Financial fraud is an increasingly pervasive problem, estimated to cost more than $5 trillion in 2019 – more than 6% of the Global Domestic Product. Stemming the wave of financial loss requires constant vigilance since fraud perpetrators continue to evolve their tactics, allowing them to evade detection.
Nik Vora is the Vice President – APAC, at leading Graph Database Platform, Neo4j. Prior to this, he established Qubole in APAC and had the opportunity to lead and be a part of 3 hyper-growth GTM plays for Capillary Technology, a Cloud-SaaS platform. Over the last 10 years, his focus has been about building markets in Singapore, Australia, India and China. Here he explains how traditional fraud detection methods often fail to minimize losses since they perform discrete analyses that are susceptible to false positives and negatives. Knowing this, increasingly sophisticated fraudsters develop a variety of ways to exploit the weaknesses of discrete analysis.
Winning the battle against money laundering requires a technology that better harvests information from transactions – and other sources – and better detect suspicious activity in real-time and at scale. This has been challenging because companies process billions of transactions per day involving tens of millions of parties.
The steps below outline a typical graph approach to fraud detection.

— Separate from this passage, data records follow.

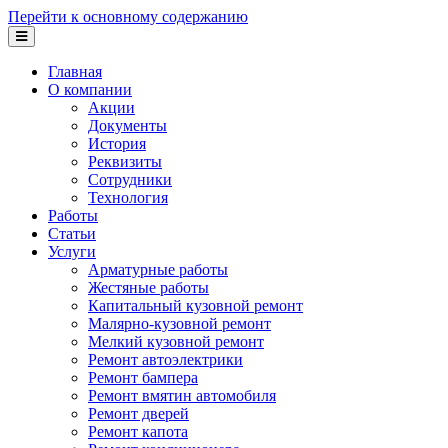
Перейти к основному содержанию
Главная
О компании
Акции
Документы
История
Реквизиты
Сотрудники
Технология
Работы
Статьи
Услуги
Арматурные работы
Жестяные работы
Капитальный кузовной ремонт
Малярно-кузовной ремонт
Мелкий кузовной ремонт
Ремонт автоэлектрики
Ремонт бампера
Ремонт вмятин автомобиля
Ремонт дверей
Ремонт капота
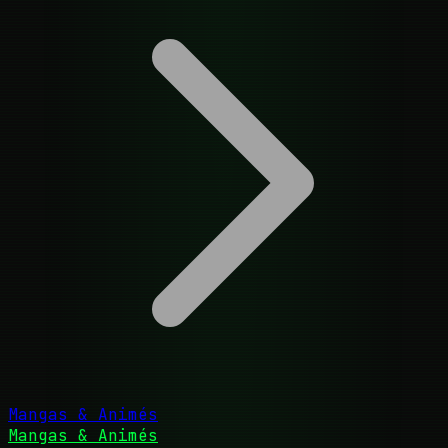
Mangas & Animés
Mangas & Animés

1. Create a graph of relationships of information about individuals. Connect all available information: account IDs, user names, account numbers, names, IP addresses, social media accounts, email addresses, identification numbers, mailing addresses, dates of birth, and so on.
2. Define what suspicious activity to look for. For example, consider:
Common attributes (same email addresses, tax identification number, or phone number, for instance)
Multiple parties using the same account
Short paths between transactions (a rapid return of purchase with no support call or reason given, for example)
3. Run graph queries on these attributes or use graph algorithms to investigate. Algorithms surface fraud rings by detecting discrete islands of activity or groups that interact more with each other than the rest of the graph or network.
4. Explore result sets with a visualization tool to investigate and verify fraudulent activity. Graph visualization cuts the manual analyst review time in half, allowing them to stop fraudulent transactions sooner and reduce wait times for non-fraudulent customers.
5. Automate the steps above by converting graph algorithm scores into features to add to your machine learning model so that you identify fraud faster, minimize false positives, and shut it down sooner.
Graph technology is the ideal enabler for efficient and manageable fraud detection solutions. From fraud rings and collusive groups to educated criminals operating on their own, graph database technology uncovers various important fraud patterns – and all in real-time.